Nachbesprechung, 16 Uhr: „Ihr Weg ist unser Ziel“ – der Werbeslogan missfällt dem Vorgesetzen, Micha erntet Häme: Zu wenig Fun und zu wenig sun. Er müsse sich mehr anstrengen, vielleicht auch einmal abseits der Bürozeiten ein wenig brainstormen. Kreativität funktioniere nicht von 9-17 Uhr. Micha versteht und versichert, morgen würde er einen besseren Entwurf vorlegen. Es sei ja auch seine Schuld. Micha klappt sein MacBook zu, schnappt den Jute-Rucksack und setzt sich auf sein Retro-Rennrad. Mangels Kleingeld fährt er dieses Mal nicht zu seinem liebsten Sudanensen, sondern ans Spreeufer. Als die Sonne das Berliner Wasser küsst, fühlt sich Micha unendlich müde.

Seine Finger rattern über die Tastatur, Backspace! Er löscht den Text und beginnt von vorne.

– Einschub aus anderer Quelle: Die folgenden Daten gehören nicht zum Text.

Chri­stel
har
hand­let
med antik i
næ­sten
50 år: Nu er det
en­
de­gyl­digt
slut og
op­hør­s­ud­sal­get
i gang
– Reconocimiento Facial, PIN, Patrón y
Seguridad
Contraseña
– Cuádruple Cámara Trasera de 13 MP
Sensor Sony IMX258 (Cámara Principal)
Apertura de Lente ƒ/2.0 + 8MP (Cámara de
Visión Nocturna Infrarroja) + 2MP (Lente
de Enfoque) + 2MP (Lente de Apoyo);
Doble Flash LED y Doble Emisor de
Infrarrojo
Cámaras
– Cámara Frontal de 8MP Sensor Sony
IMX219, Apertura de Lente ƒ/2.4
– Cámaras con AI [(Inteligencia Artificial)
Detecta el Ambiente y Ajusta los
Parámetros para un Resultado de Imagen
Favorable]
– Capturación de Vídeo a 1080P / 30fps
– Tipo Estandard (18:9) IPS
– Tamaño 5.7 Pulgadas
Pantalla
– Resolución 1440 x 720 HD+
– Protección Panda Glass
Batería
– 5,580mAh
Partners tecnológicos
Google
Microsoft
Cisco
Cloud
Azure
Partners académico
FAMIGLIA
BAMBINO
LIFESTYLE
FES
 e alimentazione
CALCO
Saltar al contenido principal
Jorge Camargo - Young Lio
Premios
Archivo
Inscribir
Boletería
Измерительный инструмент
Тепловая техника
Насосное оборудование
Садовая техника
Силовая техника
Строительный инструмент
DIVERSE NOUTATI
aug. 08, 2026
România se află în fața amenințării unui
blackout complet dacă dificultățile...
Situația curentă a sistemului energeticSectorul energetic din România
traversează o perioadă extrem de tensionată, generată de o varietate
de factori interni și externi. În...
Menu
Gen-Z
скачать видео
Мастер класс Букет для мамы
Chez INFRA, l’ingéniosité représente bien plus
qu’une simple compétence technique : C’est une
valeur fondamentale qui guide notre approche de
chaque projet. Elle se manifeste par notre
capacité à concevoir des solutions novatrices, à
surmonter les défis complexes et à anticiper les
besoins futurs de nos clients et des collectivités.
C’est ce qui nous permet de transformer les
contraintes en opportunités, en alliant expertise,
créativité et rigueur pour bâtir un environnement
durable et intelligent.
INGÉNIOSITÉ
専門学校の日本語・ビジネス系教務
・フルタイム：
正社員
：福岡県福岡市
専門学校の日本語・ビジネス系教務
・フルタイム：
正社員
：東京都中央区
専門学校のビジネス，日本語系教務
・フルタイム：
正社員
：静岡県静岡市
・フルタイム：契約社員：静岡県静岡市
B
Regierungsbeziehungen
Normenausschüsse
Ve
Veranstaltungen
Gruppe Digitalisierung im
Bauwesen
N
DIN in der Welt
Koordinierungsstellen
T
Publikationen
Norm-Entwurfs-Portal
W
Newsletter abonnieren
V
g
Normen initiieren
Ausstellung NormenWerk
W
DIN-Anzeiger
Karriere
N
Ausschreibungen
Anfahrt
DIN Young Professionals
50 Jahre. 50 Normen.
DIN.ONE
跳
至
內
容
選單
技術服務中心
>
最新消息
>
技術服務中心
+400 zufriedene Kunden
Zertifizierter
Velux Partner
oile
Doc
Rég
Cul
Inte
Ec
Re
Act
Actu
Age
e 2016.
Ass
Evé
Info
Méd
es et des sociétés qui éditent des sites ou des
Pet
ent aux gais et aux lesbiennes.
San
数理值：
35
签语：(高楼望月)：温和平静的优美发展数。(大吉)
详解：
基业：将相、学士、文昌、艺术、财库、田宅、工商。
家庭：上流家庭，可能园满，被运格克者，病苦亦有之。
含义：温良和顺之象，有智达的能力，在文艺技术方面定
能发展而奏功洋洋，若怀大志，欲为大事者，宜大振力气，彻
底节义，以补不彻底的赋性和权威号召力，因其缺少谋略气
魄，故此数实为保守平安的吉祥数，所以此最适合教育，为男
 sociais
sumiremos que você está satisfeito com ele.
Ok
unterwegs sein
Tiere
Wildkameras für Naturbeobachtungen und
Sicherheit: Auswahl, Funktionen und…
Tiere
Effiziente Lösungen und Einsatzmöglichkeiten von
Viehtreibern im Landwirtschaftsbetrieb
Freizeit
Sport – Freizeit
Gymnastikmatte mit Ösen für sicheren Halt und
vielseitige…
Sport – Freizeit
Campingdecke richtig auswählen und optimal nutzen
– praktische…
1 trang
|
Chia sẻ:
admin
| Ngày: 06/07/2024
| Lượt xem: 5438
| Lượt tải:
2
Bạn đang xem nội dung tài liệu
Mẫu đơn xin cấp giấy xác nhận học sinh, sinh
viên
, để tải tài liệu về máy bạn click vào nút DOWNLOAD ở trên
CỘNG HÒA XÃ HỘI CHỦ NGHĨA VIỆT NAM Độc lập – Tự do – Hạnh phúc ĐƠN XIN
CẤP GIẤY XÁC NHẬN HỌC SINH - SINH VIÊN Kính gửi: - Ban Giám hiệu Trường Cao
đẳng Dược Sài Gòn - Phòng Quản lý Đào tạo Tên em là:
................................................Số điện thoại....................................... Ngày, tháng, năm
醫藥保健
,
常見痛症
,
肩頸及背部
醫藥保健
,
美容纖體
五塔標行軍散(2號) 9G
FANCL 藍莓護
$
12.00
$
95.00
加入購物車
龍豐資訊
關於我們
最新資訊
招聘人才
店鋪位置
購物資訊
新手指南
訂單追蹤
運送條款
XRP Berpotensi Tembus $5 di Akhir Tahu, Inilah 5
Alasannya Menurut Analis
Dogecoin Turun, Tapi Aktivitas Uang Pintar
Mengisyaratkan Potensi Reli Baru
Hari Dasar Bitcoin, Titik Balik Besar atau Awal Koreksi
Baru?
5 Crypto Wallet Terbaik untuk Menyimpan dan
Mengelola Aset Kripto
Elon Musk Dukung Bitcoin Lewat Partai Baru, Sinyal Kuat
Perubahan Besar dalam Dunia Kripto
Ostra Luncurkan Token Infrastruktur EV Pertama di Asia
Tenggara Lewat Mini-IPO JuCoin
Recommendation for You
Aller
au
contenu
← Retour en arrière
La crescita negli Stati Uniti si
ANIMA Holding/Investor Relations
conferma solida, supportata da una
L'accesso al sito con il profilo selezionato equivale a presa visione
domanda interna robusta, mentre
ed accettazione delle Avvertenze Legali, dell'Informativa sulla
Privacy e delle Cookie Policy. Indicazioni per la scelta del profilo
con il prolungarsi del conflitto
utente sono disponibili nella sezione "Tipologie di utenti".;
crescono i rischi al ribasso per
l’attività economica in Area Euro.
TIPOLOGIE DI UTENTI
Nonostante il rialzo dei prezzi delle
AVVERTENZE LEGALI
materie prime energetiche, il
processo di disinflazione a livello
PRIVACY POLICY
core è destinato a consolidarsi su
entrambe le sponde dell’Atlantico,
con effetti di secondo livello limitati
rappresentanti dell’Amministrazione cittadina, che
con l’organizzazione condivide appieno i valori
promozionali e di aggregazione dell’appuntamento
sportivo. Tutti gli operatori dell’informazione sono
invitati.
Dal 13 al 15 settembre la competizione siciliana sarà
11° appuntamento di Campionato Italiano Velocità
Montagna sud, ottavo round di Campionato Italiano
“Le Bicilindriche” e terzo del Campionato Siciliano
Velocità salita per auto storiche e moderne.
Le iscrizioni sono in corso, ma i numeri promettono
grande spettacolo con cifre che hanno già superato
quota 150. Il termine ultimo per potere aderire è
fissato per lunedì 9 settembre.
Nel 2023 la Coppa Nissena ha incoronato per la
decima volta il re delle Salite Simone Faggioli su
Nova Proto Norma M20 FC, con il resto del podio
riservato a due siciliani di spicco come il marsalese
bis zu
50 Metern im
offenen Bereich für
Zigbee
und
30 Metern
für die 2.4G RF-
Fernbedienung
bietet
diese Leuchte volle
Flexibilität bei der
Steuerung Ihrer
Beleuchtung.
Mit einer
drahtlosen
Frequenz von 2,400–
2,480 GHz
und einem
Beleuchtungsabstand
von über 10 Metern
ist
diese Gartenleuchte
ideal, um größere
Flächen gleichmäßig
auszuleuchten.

Wie praktisch, seine Arbeit überall hin mitnehmen zu können, wie spannend, immer wieder mit Wörtern jonglieren zu dürfen, wie fein, sich die Zeit selbst einteilen zu können. Unbezahlte Überstunden sind für Micha kein Problem, er arbeitet gerne.

Michas Biographie

Micha, geboren 1983, studierte Publizistik und Kommunikationswissenschaften sowie Deutsche Philologie an den Universitäten Wien und Bonn, beides mit Auszeichnung. Seit Januar 2015 ist er Teilzeit-Angestellter bei einer großen Werbeagentur in Berlin. Davor hat er zahllose Praktika im In- und Ausland absolviert und als freier Journalist und Blogger bei diversen Magazinen gearbeitet. Als Mitglied des akademischen Prekariats betrachtet er seine soziale Lage, besonders die unwürdige Entlohnung der vielen freiwilligen Arbeit, als notwendiges Übel. Immerhin könne er sich selbst verwirklichen.

Und wenn seine Leistung einmal nicht passt, ist er selbst schuld. Dann muss er an sich arbeiten, sich optimieren für den Markt, schneller laufen im Hamsterrad, noch mehr, noch tiefer, noch effizienter verwertbaren Glücks-Output herauspressen, und immer seiner Selbstverwirklichung hinterherlaufen, die wie eine Karotte vor seiner Nase baumelt.